Problem to work on: For every line in the data below that contains "zodiac", copy the line.

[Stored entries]
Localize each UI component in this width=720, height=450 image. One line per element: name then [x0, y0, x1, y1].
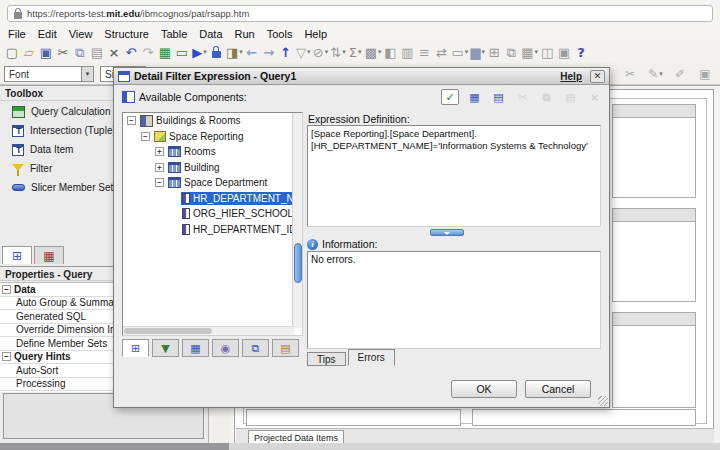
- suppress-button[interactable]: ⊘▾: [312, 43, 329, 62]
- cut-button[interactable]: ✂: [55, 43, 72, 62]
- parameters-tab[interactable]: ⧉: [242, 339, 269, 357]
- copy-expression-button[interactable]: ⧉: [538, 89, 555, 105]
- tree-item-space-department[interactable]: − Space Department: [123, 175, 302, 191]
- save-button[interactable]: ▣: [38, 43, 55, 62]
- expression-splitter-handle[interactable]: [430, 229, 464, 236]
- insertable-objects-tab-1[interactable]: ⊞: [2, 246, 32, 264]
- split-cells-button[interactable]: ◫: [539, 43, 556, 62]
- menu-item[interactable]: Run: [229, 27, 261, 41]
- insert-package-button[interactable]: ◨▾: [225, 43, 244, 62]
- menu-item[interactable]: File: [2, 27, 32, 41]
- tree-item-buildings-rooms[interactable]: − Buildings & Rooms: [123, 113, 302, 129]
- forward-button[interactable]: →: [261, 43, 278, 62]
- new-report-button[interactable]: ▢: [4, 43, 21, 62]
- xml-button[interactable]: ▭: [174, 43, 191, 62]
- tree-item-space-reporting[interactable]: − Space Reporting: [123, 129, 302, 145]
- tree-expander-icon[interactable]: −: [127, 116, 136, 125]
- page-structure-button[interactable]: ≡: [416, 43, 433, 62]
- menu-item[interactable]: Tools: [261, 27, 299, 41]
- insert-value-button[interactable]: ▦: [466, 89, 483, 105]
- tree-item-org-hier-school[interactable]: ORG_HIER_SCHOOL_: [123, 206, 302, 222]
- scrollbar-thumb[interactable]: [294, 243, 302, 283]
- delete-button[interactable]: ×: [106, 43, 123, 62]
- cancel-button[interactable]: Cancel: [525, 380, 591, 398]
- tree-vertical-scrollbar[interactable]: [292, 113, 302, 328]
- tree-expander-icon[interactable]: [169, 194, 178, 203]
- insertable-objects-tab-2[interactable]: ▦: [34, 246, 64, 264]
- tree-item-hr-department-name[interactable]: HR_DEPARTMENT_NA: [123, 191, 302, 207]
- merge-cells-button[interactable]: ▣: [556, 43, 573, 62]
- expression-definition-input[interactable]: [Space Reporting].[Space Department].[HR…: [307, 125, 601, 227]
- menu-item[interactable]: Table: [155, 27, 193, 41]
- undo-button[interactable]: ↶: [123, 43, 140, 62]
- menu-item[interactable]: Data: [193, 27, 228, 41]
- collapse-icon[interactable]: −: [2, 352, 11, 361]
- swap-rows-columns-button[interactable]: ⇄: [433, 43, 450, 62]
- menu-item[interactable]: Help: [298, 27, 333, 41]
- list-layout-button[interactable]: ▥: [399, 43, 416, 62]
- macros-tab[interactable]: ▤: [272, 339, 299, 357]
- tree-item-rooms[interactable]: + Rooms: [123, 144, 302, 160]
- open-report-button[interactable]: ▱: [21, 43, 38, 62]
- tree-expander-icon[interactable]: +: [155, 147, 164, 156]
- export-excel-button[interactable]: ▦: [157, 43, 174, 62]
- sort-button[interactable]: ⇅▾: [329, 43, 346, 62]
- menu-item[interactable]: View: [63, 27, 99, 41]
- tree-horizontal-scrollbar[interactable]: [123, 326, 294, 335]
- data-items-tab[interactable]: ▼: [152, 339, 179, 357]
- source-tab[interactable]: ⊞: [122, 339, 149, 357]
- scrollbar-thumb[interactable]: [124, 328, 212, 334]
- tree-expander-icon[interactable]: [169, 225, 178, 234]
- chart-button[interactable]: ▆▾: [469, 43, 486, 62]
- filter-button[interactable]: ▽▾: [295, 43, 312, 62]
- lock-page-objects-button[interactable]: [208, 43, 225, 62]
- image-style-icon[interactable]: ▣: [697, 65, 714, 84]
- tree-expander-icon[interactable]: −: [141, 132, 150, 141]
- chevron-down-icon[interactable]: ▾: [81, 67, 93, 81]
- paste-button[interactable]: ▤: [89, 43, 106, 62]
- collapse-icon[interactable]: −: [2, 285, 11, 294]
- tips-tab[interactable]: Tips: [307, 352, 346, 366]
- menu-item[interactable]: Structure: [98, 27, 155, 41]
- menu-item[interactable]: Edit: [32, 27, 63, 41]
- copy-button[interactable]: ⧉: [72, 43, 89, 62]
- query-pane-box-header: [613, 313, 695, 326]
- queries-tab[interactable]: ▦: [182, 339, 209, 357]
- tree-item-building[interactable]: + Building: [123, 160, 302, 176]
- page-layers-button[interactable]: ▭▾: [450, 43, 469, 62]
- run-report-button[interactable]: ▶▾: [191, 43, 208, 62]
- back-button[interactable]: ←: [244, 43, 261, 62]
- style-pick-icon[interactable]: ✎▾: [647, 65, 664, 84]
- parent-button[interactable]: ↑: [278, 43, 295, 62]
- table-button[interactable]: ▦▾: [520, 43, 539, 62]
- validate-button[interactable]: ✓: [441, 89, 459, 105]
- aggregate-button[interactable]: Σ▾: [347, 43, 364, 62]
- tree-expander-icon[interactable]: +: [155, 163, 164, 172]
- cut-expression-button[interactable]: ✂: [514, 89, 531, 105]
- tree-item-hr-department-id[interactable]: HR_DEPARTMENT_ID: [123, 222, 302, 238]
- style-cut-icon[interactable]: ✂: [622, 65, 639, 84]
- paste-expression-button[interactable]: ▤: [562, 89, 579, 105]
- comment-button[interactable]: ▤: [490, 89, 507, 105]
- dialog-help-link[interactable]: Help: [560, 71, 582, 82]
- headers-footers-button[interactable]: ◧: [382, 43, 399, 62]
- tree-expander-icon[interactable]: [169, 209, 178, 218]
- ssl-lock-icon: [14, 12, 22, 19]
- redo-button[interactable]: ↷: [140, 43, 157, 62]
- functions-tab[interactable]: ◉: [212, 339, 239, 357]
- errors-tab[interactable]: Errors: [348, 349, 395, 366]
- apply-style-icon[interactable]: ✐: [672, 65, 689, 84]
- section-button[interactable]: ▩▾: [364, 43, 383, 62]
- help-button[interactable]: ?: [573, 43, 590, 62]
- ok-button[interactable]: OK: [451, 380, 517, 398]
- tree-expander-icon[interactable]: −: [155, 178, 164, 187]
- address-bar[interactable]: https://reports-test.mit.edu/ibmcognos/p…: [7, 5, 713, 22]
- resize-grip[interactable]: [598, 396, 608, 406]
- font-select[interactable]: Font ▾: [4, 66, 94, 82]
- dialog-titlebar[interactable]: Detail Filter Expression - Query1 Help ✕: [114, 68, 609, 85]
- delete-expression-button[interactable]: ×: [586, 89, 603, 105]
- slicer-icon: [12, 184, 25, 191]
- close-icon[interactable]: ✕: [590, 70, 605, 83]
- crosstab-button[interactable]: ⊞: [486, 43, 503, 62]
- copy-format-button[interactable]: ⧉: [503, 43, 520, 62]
==
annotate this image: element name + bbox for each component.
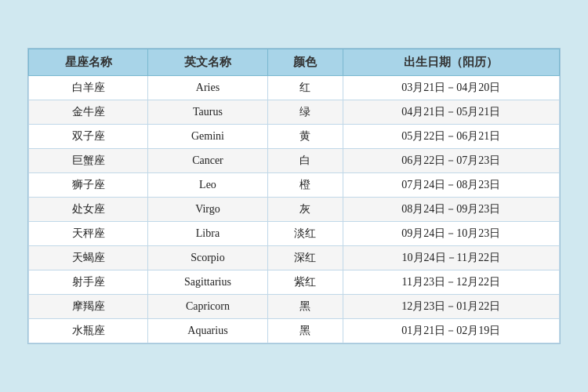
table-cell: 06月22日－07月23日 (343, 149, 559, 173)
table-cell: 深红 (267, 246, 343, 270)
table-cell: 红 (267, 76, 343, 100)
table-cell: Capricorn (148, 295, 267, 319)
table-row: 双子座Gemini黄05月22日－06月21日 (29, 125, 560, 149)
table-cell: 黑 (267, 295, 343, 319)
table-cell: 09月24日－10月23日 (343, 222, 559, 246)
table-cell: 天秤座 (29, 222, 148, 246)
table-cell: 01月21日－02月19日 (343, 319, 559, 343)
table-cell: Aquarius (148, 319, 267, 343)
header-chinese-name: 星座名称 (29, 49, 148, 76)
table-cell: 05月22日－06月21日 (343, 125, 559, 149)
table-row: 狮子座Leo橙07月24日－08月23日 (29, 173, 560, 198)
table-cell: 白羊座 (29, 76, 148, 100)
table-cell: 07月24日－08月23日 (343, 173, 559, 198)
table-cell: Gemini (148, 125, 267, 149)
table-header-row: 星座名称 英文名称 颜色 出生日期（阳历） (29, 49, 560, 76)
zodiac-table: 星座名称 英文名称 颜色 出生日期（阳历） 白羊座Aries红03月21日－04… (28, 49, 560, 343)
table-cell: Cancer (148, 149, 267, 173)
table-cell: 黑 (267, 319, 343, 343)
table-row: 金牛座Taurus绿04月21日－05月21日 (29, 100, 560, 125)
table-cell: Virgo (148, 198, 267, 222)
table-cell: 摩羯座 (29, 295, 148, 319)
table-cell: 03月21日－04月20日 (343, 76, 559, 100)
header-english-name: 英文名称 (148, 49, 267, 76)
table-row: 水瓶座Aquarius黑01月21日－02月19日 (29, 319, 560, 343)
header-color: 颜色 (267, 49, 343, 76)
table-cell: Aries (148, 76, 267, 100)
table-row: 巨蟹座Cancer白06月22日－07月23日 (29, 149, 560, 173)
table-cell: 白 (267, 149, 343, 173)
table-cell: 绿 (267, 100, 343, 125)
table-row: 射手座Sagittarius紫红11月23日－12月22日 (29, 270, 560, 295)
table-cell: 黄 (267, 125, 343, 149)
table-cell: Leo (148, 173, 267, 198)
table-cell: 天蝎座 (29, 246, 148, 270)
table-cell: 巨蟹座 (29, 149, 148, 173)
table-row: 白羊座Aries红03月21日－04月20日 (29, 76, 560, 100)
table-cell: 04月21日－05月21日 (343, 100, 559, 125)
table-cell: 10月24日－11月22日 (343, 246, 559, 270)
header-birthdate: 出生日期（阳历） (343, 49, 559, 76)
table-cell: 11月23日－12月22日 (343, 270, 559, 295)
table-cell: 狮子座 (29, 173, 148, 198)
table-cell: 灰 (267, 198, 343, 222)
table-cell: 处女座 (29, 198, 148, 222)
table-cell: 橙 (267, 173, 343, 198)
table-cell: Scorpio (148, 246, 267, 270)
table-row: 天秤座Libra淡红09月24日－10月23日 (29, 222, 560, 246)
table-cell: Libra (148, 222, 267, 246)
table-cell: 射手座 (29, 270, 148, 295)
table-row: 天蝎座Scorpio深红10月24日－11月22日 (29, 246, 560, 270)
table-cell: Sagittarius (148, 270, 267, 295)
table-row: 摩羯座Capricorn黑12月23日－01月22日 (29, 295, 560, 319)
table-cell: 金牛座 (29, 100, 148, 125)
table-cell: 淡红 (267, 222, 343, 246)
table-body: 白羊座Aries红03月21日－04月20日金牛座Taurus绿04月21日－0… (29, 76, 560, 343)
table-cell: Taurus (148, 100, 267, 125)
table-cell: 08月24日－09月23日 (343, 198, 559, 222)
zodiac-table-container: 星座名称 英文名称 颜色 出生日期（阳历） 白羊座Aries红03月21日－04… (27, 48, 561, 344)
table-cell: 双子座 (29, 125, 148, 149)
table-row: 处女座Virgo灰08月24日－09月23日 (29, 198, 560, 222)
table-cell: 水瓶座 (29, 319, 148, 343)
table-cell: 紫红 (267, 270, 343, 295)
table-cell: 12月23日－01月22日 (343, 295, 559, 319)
* * *
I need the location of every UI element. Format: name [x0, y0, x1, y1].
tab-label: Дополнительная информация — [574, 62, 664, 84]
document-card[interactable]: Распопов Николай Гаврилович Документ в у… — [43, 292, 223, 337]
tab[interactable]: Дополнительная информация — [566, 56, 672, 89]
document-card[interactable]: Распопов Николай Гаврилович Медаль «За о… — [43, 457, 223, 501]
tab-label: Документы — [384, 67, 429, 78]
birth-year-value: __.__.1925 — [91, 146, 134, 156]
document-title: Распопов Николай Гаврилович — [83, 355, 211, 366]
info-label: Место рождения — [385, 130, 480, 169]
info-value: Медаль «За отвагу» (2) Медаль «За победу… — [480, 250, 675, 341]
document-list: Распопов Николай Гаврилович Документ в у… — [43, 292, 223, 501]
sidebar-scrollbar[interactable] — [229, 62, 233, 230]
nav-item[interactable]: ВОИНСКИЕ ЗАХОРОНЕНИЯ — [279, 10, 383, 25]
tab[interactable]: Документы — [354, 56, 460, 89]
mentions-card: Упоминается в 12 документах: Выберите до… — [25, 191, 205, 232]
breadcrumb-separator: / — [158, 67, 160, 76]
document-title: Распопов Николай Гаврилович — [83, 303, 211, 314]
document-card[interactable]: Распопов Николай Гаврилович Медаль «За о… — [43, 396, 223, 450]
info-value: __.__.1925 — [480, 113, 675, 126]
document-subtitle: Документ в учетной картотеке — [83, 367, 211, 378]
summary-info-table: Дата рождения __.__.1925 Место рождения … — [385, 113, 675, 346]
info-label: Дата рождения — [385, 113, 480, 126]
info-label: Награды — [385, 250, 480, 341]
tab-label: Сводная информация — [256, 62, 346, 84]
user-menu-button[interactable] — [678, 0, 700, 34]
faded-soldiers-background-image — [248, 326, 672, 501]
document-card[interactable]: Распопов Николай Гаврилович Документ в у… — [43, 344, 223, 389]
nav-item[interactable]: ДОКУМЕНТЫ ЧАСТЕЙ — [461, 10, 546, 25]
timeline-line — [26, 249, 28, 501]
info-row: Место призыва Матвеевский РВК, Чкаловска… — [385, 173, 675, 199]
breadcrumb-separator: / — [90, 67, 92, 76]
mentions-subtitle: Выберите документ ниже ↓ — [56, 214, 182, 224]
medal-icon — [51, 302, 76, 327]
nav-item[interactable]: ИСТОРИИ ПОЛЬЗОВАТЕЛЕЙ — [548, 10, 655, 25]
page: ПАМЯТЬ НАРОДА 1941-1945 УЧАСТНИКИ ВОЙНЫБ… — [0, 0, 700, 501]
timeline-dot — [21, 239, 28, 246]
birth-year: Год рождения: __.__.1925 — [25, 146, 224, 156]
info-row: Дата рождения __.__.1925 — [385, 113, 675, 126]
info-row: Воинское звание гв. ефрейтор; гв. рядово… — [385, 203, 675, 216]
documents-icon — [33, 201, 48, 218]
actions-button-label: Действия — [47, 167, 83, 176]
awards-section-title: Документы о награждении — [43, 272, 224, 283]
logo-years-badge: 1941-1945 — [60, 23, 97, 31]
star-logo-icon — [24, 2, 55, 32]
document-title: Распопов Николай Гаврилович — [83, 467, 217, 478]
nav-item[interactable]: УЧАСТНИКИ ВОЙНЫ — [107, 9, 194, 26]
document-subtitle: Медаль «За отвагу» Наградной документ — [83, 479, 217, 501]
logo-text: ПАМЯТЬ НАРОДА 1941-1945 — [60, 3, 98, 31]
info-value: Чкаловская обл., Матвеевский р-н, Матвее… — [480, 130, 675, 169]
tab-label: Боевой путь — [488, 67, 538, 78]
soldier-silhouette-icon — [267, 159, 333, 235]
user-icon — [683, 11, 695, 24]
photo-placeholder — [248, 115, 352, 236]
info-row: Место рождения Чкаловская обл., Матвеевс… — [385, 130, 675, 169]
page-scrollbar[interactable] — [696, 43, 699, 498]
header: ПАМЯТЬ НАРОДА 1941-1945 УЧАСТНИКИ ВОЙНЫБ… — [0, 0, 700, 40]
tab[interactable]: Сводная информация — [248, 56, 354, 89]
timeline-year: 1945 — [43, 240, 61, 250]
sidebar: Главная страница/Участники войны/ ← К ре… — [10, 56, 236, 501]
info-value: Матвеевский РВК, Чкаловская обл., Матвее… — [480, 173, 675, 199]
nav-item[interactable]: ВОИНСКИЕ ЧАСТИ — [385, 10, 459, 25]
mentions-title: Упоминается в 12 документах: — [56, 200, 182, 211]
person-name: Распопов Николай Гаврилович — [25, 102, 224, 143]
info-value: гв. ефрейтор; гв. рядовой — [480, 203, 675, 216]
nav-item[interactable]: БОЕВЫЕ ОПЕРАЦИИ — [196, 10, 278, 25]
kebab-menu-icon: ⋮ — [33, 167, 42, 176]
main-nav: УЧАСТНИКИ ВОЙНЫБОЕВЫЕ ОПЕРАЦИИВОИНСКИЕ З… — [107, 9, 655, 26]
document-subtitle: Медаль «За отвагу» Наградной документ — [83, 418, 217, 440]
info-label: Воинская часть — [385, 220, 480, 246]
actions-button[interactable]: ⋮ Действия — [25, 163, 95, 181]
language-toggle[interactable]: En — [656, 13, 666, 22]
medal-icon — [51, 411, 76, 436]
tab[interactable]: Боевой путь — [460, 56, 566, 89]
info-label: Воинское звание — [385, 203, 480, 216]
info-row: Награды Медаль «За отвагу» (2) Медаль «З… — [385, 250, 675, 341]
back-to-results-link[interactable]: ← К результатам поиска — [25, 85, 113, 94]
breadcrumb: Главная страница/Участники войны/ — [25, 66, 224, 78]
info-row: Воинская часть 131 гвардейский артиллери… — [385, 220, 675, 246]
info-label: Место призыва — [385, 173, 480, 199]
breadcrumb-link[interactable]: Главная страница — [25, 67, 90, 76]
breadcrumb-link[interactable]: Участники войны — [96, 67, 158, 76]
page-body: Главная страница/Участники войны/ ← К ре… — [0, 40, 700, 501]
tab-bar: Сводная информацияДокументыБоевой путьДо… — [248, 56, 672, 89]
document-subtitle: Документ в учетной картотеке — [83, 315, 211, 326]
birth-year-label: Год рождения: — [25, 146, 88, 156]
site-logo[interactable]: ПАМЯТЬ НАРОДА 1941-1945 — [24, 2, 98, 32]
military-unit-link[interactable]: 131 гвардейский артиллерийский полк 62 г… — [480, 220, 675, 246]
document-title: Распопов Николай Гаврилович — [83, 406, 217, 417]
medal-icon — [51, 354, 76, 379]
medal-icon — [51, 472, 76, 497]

Answer for the task:
zodiac-table: 星座名称 英文名称 颜色 出生日期（阳历） 白羊座Aries红03月21日－04… (28, 49, 560, 343)
zodiac-table-container: 星座名称 英文名称 颜色 出生日期（阳历） 白羊座Aries红03月21日－04… (27, 48, 561, 344)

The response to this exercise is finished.